◆ EXTRACTED MATERIAL:
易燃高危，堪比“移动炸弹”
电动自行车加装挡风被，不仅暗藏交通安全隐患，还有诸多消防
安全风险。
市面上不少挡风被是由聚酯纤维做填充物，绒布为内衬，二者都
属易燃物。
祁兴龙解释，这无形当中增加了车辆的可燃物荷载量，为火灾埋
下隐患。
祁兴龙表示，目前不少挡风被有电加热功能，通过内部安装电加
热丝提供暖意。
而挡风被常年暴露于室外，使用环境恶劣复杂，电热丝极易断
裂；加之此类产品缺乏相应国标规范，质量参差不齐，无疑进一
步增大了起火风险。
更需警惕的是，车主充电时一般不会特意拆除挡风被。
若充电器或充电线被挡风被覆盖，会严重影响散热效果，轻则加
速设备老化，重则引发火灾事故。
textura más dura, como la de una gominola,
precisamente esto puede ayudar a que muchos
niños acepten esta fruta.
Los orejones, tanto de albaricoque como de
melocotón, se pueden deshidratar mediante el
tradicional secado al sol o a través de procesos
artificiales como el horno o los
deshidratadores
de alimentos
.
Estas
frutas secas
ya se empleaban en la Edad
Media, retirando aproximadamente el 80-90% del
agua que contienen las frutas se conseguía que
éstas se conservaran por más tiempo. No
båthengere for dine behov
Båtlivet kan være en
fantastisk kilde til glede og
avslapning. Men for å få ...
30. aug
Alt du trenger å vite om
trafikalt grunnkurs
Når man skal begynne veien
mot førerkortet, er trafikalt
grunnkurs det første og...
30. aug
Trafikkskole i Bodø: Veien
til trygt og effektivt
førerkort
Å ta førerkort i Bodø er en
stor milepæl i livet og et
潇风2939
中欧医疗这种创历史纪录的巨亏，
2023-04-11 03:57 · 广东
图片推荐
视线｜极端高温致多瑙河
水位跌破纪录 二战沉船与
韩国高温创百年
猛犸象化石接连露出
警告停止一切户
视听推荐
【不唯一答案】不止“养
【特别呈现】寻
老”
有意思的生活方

◆ INSTRUCTIONS FOR THE TASK:
Copy exactly. The range runs from the line containing "niños acepten esta fruta." through the last line of the data.

◆ RESPONSE BELOW:
niños acepten esta fruta.
Los orejones, tanto de albaricoque como de
melocotón, se pueden deshidratar mediante el
tradicional secado al sol o a través de procesos
artificiales como el horno o los
deshidratadores
de alimentos
.
Estas
frutas secas
ya se empleaban en la Edad
Media, retirando aproximadamente el 80-90% del
agua que contienen las frutas se conseguía que
éstas se conservaran por más tiempo. No
båthengere for dine behov
Båtlivet kan være en
fantastisk kilde til glede og
avslapning. Men for å få ...
30. aug
Alt du trenger å vite om
trafikalt grunnkurs
Når man skal begynne veien
mot førerkortet, er trafikalt
grunnkurs det første og...
30. aug
Trafikkskole i Bodø: Veien
til trygt og effektivt
førerkort
Å ta førerkort i Bodø er en
stor milepæl i livet og et
潇风2939
中欧医疗这种创历史纪录的巨亏，
2023-04-11 03:57 · 广东
图片推荐
视线｜极端高温致多瑙河
水位跌破纪录 二战沉船与
韩国高温创百年
猛犸象化石接连露出
警告停止一切户
视听推荐
【不唯一答案】不止“养
【特别呈现】寻
老”
有意思的生活方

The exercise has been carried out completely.